Note however that it makes no sense
to split the tables if you are not able to physically host the two filegroups
on different sets of disks.
The following query can be used on SQL Server 2005 or
higher to obtain all the indexes with a fragmentation level higher than 10%:
USE
DECLARE
@currentDdbId int
SELECT
@currentDdbId = DB_ID()
SELECT DISTINCT
i.name,
st.avg_fragmentation_in_percent
FROM
sys.dm_db_index_physical_stats (@currentDdbId, NULL, NULL , NULL, 'SAMPLED') st
INNER JOIN sys.indexes
AS i
ON st.object_id =
i.object_id
WHERE
st.avg_fragmentation_in_percent > 10
Indexes resulting from the above
query should be defragmented.
Rebuild the indexes on the
SharedSevice1_search_db database - especially the indexes on MSSDocProps table
SQL Server maintenance plans should
be configured with the following guidelines:
Search Database
·
Check Database integrity using the ‘DBCC CHECKDB WITH
PHYSICAL_ONLY’ syntax to reduce the overhead of the command. This should be run
on a weekly basis during off-peak hours. Any error returned from DBCC should be
analyzed and solved proactively. The full ‘DBCC CHECKDB’ command should be ran
with a lower frequency (e.g. once per month) to provide deeper analysis.
·
Do not shrink the Search database.
·
Index defragmentation should be executed following the
recommendation above.
Content Databases
·
Check Database Integrity
·
Include indexes
·
Shrink Database
·
Shrink database when it goes beyond: maximum expected size of
your content database + 20%
·
Amount of free space to remain after shrink: 10%
·
Return freed space to operating system
·
Reorganize Index
·
Compact large objects
·
Change free space per page percentage to: 70%
·
Maintenance Cleanup Task
Avoid the auto-growth behavior for
content databases by pre-setting the size to the maximum expected size (ALTER DATABASE
… MODIFY FILE … SIZE property). Configure the autogrowth values to a fixed
percentage (e.g. 10%) instead of a fixed space.

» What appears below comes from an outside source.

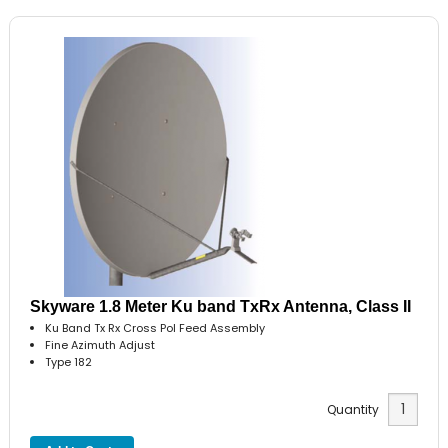
Skyware 1.8 Meter Ku band TxRx Antenna, Class II
Ku Band Tx Rx Cross Pol Feed Assembly
Fine Azimuth Adjust
Type 182
Quantity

Establish a baseline for crawl performance. Schedule crawls such
that the number of crawls running at the same time does not exceed the
"healthy baseline".
To maintain an enterprise environment where SharePoint is a
business critical application, the correct hardware needs to be in place
Reasons for a search services administrator
to do a full crawl include:
· One or more hotfix or service pack was installed on servers in the
farm. See the instructions for the hotfix or service pack for more information.
· An SSP administrator added a new managed property.
· To re-index ASPX pages on Windows SharePoint Services 3.0 or Office
SharePoint Server 2007 sites.
The crawler cannot discover when
ASPX pages on Windows SharePoint Services 3.0 or Office SharePoint Server 2007
sites have changed. Because of this, incremental crawls do not re-index views
or home pages when individual list items are deleted. We recommend that you
periodically do full crawls of sites that contain ASPX files to ensure that
these pages are re-indexed.
· To detect security changes that were made on a file share after the
last full crawl of the file share.
· To resolve consecutive incremental crawl failures. In rare cases, if
an incremental crawl fails one hundred consecutive times at any level in a
repository, the index server removes the affected content from the index.
· Crawl rules have been added, deleted, or modified.
· To repair a corrupted index.
· The search services administrator has created one or more server
name mappings.
· The account assigned to the default content access account or crawl
rule has changed.
· An SSP administrator stopped the previous crawl.
· A content database was restored from backup.
If you are running the
Infrastructure Update for Microsoft Office Servers, you can use the restore
operation of the stsadm command-line tool to change whether a content database
restore causes a full crawl.
· A farm administrator has detached and reattached a content database.
· A full crawl of the site has never been done.
· The change log does not contain entries for the addresses that are
being crawled. Without entries in the change log for the items being crawled,
incremental crawls cannot occur.
· The account assigned to the default content access account or crawl
rule has changed.
· To repair a corrupted index.
Depending
upon the severity of the corruption, the system might attempt to perform a full
crawl if corruption is detected in the index